Ao JM, a gerente de comunicação da Uber, Letícia Mazon, ressaltou que a Uber não é uma empresa de táxi ou de transporte, e sim uma empresa de tecnologia. “O que fizemos foi criar um aplicativo que une pessoas que querem se movimentar de forma acessível e confiável pela cidade, com pessoas que querem gerar renda usando seu próprio carro”, frisa.
O serviço é alvo de polêmicas envolvendo protesto de taxistas em algumas capitais e que já estão sendo questionadas na Justiça. Porém, Letícia Mazon explica que o serviço prestado pelos motoristas parceiros da Uber é o de transporte individual privado, uma modalidade prevista na Política Nacional de Mobilidade Urbana (PNMU), na Lei Federal nº 12.587/2012.

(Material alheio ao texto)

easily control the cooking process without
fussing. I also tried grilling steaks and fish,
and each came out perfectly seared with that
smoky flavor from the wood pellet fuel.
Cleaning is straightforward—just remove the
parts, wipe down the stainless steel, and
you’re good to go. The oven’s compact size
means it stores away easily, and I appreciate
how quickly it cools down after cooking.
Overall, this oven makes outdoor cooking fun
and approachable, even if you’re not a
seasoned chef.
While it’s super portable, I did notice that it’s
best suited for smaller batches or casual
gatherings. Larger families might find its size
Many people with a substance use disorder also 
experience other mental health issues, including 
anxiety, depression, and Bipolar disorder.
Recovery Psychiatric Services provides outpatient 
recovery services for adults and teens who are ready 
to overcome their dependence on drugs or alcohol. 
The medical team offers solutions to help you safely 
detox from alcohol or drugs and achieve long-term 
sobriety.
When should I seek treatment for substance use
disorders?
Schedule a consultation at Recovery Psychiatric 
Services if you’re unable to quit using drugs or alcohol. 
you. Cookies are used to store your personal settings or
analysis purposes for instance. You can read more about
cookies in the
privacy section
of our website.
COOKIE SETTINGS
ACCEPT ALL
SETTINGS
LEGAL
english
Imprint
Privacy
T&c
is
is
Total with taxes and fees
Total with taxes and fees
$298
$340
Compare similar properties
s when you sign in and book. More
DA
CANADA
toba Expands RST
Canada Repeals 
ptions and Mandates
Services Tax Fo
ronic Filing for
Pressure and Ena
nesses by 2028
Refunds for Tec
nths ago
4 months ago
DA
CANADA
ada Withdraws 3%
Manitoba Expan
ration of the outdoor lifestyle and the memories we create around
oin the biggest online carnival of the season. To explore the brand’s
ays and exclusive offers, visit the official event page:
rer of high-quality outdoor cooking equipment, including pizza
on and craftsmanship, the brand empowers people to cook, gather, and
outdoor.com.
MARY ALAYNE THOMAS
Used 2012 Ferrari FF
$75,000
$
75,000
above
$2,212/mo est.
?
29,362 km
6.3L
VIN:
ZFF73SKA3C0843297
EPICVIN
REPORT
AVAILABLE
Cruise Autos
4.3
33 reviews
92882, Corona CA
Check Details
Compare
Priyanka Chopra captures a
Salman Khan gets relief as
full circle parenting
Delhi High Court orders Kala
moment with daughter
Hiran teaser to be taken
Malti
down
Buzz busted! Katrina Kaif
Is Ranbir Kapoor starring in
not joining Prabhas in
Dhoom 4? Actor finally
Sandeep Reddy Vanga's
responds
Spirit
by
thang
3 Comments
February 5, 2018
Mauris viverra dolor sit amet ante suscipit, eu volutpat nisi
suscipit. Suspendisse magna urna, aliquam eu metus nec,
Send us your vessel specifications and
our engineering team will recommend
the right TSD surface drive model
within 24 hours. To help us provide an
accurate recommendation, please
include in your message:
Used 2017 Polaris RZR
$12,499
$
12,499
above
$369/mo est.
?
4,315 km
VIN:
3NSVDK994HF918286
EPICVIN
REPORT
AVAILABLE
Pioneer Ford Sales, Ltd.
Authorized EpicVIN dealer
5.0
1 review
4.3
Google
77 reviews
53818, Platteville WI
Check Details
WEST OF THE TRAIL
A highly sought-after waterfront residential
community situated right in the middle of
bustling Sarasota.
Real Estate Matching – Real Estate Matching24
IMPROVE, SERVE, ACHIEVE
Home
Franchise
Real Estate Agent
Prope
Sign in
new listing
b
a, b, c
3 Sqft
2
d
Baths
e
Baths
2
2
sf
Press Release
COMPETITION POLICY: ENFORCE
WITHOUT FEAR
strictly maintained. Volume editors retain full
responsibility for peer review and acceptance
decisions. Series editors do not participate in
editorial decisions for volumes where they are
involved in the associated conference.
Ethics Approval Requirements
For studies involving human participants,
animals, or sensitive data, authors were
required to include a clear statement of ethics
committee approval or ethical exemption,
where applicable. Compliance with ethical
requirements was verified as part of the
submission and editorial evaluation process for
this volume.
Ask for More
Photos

Ela esclarece que esse tipo de serviço ainda não possui uma regulamentação específica porque é novo, ao contrário do transporte individual público, o táxi, que é regido por leis municipais. “O que a Justiça já reiterou é que os municípios não podem proibir uma categoria de serviço, com lei municipal, que é prevista em lei federal. Isso é inconstitucional e temos uma liminar que garante a atividade da Uber em todo o Estado. Porém, a nossa postura é de nos colocar à disposição do poder público para ajudar o município a criar uma regulamentação”, ressalta Letícia.